Souvent, elle s’insinue dans la sphère professionnelle et personnelle. Elle fait son miel des drames comme des querelles, des révolutions comme des faits les plus minimes ou les plus intimes. Du 11 Septembre à la mort de Ben Laden, de l’affaire DSK aux printemps arabes, jamais la rhétorique du complot n’a semblé aussi prégnante, aussi insidieuse, aussi partagée. «Pourquoi aimons-nous tant les complots ?» s’interroge le philosophe Pierre-Henri Tavoillot, dans un livre d’échanges avec le journaliste Laurent Bazin, prolongeant une séance du collège de philosophie à la Sorbonne. Il faut d’abord se rendre à l’évidence : «Nous aimons les conspirations, les machinations, les jeux à trois bandes et les coups tordus.» On se rassure comme on peut et on canalise nos peurs avec des explications limpides comme l’évidence, parce que «rien n’est plus angoissant et vertigineux qu’un mal qui arrive sans raison».

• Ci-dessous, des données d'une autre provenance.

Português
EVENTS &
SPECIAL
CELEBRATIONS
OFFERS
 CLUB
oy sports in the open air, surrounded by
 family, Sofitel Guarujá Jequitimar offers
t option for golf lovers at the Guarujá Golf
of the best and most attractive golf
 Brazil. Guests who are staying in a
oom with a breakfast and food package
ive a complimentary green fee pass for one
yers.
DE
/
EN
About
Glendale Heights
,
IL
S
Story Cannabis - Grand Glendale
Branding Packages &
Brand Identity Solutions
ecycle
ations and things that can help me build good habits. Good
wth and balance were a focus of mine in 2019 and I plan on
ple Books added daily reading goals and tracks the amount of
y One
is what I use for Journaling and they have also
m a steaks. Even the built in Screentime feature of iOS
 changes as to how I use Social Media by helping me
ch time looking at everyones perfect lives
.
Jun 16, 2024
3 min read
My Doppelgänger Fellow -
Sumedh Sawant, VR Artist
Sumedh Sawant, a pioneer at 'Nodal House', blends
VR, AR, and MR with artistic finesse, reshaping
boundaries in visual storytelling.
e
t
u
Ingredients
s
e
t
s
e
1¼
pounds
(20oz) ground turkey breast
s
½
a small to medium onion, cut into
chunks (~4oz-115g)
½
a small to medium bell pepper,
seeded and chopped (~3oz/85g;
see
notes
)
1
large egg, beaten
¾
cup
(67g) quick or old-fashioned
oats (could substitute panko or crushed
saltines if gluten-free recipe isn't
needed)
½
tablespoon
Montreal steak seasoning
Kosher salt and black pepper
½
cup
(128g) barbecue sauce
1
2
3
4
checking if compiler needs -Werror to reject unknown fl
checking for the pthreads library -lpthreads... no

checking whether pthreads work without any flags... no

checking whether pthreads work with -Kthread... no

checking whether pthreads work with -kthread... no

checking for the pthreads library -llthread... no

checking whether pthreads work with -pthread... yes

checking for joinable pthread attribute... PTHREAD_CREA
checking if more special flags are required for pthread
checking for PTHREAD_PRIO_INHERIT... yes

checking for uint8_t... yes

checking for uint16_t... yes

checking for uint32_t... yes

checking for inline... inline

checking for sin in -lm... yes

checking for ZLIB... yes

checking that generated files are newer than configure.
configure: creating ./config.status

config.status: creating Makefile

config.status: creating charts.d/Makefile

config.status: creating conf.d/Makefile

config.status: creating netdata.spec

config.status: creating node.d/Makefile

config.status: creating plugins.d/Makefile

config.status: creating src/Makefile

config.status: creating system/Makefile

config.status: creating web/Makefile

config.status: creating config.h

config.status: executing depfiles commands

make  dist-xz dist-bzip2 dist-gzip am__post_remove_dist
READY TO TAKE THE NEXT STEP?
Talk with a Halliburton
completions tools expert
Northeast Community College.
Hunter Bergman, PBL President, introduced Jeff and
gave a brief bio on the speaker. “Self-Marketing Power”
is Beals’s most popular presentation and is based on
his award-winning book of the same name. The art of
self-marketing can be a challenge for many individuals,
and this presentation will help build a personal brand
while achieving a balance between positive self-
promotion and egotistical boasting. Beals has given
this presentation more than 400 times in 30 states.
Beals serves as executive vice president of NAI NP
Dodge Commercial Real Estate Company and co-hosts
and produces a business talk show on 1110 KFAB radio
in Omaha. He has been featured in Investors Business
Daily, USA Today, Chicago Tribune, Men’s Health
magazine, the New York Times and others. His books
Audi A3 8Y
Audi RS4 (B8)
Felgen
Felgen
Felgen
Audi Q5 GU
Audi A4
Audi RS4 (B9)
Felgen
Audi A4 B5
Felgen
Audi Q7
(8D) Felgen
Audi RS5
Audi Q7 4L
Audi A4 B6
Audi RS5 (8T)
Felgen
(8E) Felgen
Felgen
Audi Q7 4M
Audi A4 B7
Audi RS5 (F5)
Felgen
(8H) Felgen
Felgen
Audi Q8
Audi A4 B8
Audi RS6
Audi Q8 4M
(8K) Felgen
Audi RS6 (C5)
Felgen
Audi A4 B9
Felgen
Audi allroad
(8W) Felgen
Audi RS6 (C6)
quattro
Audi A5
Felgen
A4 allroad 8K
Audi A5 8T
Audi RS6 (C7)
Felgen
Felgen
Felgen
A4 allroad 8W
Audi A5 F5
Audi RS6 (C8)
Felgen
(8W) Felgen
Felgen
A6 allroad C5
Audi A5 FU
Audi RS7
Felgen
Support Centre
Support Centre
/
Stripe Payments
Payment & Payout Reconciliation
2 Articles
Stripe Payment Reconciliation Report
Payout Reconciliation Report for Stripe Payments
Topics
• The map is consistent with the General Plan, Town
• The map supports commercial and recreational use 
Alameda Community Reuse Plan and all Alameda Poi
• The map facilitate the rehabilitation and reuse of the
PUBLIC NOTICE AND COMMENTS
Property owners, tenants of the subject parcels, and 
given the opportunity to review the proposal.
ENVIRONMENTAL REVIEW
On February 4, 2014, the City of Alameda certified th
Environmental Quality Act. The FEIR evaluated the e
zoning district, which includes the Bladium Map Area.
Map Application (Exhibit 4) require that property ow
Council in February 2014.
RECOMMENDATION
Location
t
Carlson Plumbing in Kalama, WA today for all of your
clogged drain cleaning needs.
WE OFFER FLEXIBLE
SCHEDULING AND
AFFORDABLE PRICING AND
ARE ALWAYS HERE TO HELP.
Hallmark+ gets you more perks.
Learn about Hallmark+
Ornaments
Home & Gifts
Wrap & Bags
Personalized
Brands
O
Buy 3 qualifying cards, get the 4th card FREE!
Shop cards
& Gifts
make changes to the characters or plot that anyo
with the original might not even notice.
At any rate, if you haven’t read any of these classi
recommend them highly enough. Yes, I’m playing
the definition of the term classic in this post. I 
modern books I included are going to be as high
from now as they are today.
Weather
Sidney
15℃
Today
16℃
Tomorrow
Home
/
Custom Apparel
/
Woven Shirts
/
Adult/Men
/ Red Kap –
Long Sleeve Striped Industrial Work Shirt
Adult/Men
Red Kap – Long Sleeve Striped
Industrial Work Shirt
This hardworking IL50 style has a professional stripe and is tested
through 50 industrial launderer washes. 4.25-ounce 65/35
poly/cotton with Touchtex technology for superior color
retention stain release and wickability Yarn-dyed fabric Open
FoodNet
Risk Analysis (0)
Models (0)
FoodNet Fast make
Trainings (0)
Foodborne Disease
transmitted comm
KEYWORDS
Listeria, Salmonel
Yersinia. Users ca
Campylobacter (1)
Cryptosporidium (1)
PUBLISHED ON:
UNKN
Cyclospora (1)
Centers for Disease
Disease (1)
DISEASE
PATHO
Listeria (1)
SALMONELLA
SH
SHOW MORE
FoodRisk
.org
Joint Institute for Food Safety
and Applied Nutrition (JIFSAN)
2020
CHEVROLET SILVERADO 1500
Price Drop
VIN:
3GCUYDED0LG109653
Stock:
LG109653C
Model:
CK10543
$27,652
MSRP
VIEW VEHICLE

Comment ne pas se laisser embobiner par ce «poison de l’esprit» ? Les auteurs se gardent de toute naïveté - «même les paranoïaques ont des ennemis», rappelle Woody Allen - et ils se méfient de l’illusion de la «santé parfaite» pour les choses de l’esprit. Mais ils suggèrent«d’apprivoiser» en chacun de nous cette parano moderne, «d’en repérer les séductions terriblement efficaces, et d’en neutraliser les effets les plus pervers». Il existerait ainsi une manière saine et réaliste d’être parano «avec modération».
Voici donc un livre qui tient du manuel d’hygiène mentale. Il met à nu«la métaphysique paranoïaque» et sa «géologie spirituelle», il traque«la grammaire diabolique du complotisme» et relève les signes d’un langage «préconçu et prémâché». Etymologiquement, être parano, c’est «être à côté de la connaissance», à côté de la plaque, pourrait-on dire. Tavoillot propose trois types de remède contre cette«pathologie de la raison critique» : la fabrication pour soi-même, d’abord, d’une sorte de «message d’alerte», une petite lumière rouge intérieure pour sonner l’alarme. Le deuxième remède consiste à pratiquer «la pédagogie du pouvoir» pour «défantasmer» notre regard sur la politique. Le troisième, assurément le plus difficile, c’est de faire le choix systématique de «la complexité, de la nuance, et de l’effort de compréhension»«Sans s’y complaire pour autant.» Au fond, il faudrait s’arrimer «au tragique de l’existence» et contenir«notre appétit effréné de confiance». Mais Tavoillot se garde d’affirmer que cette sagesse himalayenne est atteignable !

Tous Paranos ? Laurent Bazin et Pierre-Henri Tavoillot, Ed. de l'Aube, 2012.